→ **What to produce**
Report how many lines in the data include the string "Paese", and add nothing else.

(Data supplied)

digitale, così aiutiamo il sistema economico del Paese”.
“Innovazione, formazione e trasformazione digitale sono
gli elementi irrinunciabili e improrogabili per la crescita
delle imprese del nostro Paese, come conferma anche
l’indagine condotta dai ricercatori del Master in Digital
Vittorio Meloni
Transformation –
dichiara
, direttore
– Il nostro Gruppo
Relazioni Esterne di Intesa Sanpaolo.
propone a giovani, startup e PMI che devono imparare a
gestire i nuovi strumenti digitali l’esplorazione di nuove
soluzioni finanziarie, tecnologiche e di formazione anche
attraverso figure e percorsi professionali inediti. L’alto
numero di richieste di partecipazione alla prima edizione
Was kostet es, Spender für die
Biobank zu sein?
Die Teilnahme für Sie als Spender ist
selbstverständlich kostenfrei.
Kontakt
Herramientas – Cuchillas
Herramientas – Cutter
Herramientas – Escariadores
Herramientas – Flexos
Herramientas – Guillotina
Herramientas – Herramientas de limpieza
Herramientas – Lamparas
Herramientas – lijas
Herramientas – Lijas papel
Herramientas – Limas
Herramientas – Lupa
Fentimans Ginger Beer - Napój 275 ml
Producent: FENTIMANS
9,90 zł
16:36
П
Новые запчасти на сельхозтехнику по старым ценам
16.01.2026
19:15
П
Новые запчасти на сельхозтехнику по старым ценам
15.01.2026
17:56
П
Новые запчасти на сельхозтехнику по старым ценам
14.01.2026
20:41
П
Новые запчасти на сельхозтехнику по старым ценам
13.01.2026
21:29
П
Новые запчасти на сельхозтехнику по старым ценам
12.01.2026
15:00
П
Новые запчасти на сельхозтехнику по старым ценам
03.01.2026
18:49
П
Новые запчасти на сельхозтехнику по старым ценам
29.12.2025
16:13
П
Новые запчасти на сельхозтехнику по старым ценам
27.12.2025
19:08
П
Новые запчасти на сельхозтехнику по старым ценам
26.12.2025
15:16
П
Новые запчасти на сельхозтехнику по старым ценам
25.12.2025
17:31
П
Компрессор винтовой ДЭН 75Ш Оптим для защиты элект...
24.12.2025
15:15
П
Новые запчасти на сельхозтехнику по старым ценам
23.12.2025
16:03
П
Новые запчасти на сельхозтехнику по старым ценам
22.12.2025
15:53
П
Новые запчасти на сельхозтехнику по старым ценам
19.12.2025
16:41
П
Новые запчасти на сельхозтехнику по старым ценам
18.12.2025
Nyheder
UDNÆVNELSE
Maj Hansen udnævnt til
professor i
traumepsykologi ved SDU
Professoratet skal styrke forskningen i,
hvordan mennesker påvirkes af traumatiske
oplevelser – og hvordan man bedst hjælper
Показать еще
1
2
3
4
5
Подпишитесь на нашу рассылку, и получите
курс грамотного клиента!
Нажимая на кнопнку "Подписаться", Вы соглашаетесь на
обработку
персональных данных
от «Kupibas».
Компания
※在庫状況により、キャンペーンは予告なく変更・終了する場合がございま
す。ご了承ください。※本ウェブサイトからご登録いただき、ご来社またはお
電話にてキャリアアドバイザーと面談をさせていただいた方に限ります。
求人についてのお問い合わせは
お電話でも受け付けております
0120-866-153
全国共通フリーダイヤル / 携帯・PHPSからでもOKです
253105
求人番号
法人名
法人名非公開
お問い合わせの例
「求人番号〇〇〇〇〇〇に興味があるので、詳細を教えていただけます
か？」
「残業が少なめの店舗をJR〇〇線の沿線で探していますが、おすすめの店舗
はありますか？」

(End Data supplied)

→ **Solution to this exercise**
2